The Capri Pizza chain, known for its signature caesarian pizza, will close its doors in New Jersey by the end of 2018, closing just weeks before the state’s capitol rotates.
The chain, which has more than 500 locations across the U.S., has been struggling to make ends meet as its popularity has waned in recent years.
Its stock has declined 40 percent this year as it grapples with declining profits.
The company, founded in 1971, said it plans to close about 20 percent of its locations.
Its CEO, Paul Mancini, told The Associated Press in an email that the chain had no plans to open a second location in New Orleans.
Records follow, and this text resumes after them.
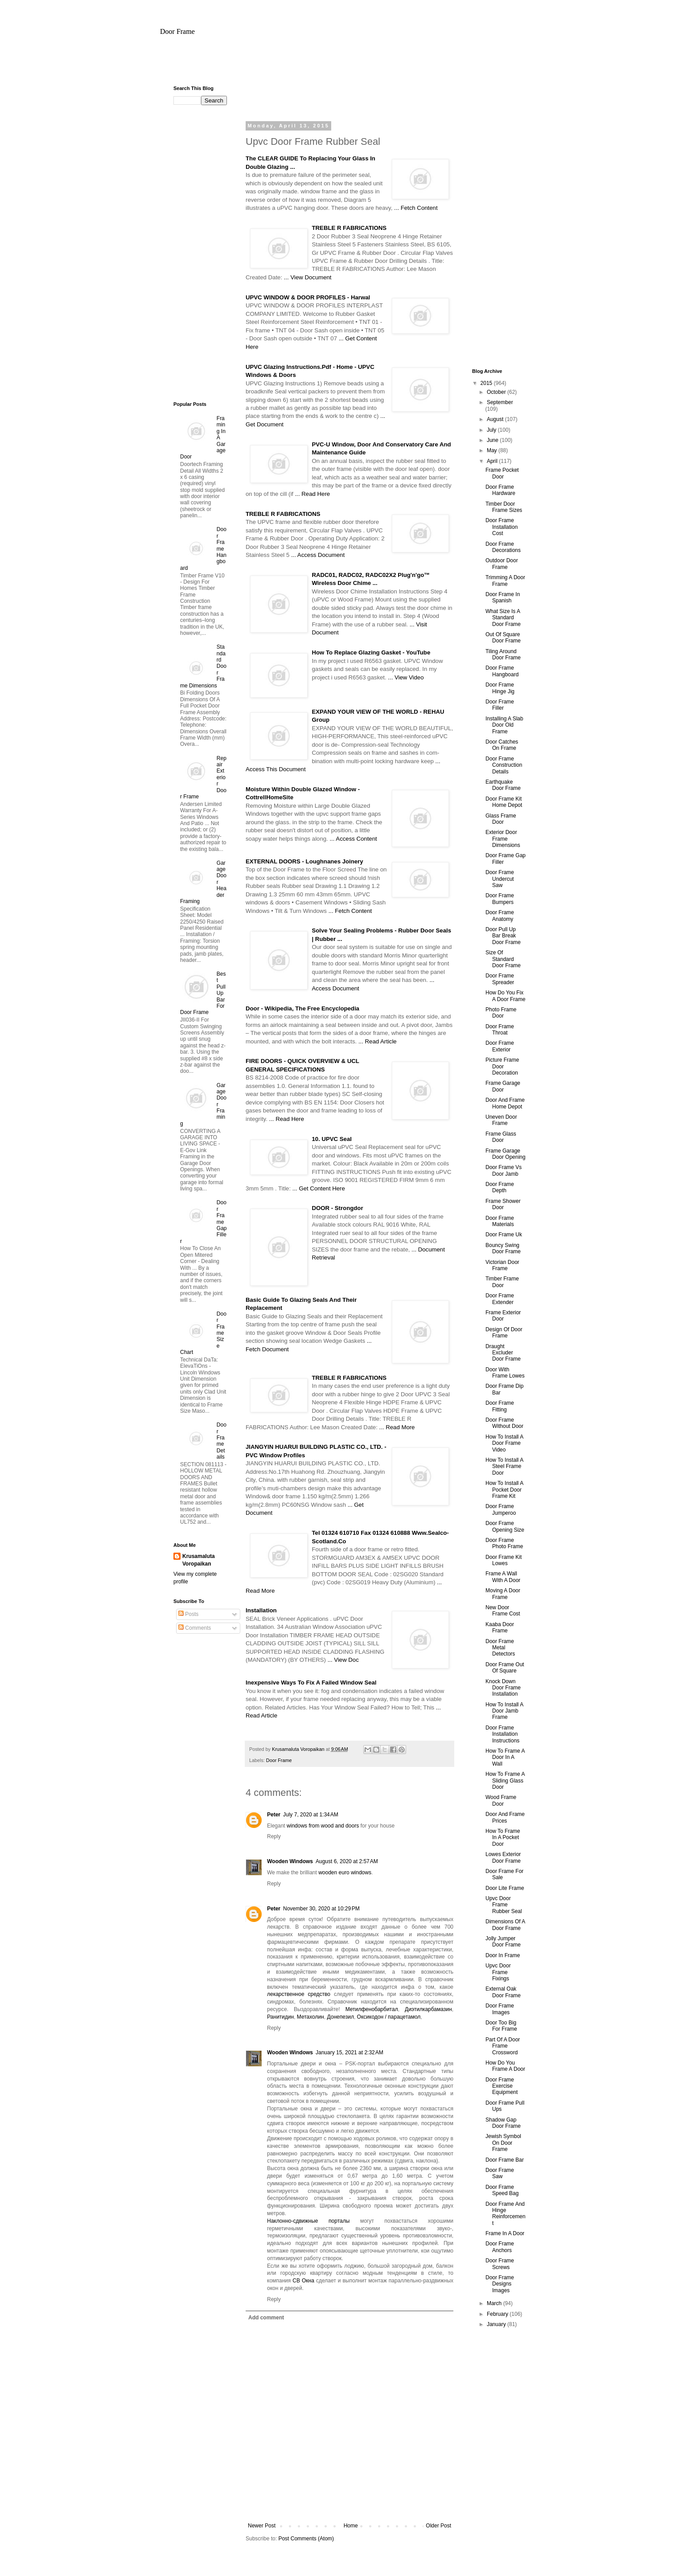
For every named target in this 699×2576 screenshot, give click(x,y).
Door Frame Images (499, 2009)
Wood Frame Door (500, 1800)
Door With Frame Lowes (505, 1372)
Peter (273, 1814)
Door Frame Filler (499, 705)
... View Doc (343, 1659)
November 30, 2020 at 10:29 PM (321, 1908)
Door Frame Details (221, 1441)
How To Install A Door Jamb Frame (504, 1711)
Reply (274, 1836)
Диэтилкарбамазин (428, 2009)
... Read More (397, 1427)
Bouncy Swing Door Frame (503, 1248)
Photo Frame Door (500, 1012)
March (495, 2303)
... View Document (308, 277)
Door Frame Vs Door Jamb (503, 1170)
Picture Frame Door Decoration (502, 1066)
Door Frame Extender (499, 1298)
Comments (194, 1628)
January (497, 2324)
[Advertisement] (349, 64)
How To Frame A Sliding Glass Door (505, 1780)
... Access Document (318, 555)
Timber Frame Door (502, 1282)
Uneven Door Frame (501, 1120)
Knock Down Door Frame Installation (503, 1687)
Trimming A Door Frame (505, 580)
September (500, 402)
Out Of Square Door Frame (503, 637)
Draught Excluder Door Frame (503, 1352)
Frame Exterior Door (503, 1315)
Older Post (438, 2526)
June (493, 440)
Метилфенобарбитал (371, 2009)
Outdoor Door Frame (501, 563)
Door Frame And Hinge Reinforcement (505, 2213)
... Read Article (377, 1041)
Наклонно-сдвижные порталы (308, 2221)
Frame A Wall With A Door (502, 1576)
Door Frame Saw (499, 2173)
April (493, 461)
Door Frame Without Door (504, 1423)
He did not respond to a request for comment.
The move comes less than a month after the New York State Legislature passed a law requiring capri restaurants to pay $1,000 a year to the state for a portion of their operating costs.
The measure passed in the wake of the fatal shooting of a man by a police officer last month.
The New Jersey law also requires the chain to provide a financial analysis of the potential impact of closing, according to the company’s website.CAPRI Pizza has been a cornerstone of the New Jersey pizza scene since its inception in 1971.
It is owned by Manci and his wife, Patricia, who bought it in 2003.
The Mancis have long been a vocal supporter of the city’s capris community, and many of its residents still consider themselves capri fans.CAPRICIANS are expected to celebrate the news by gathering in nearby Hoboken to celebrate and pay their respects to the capris-loving restaurant.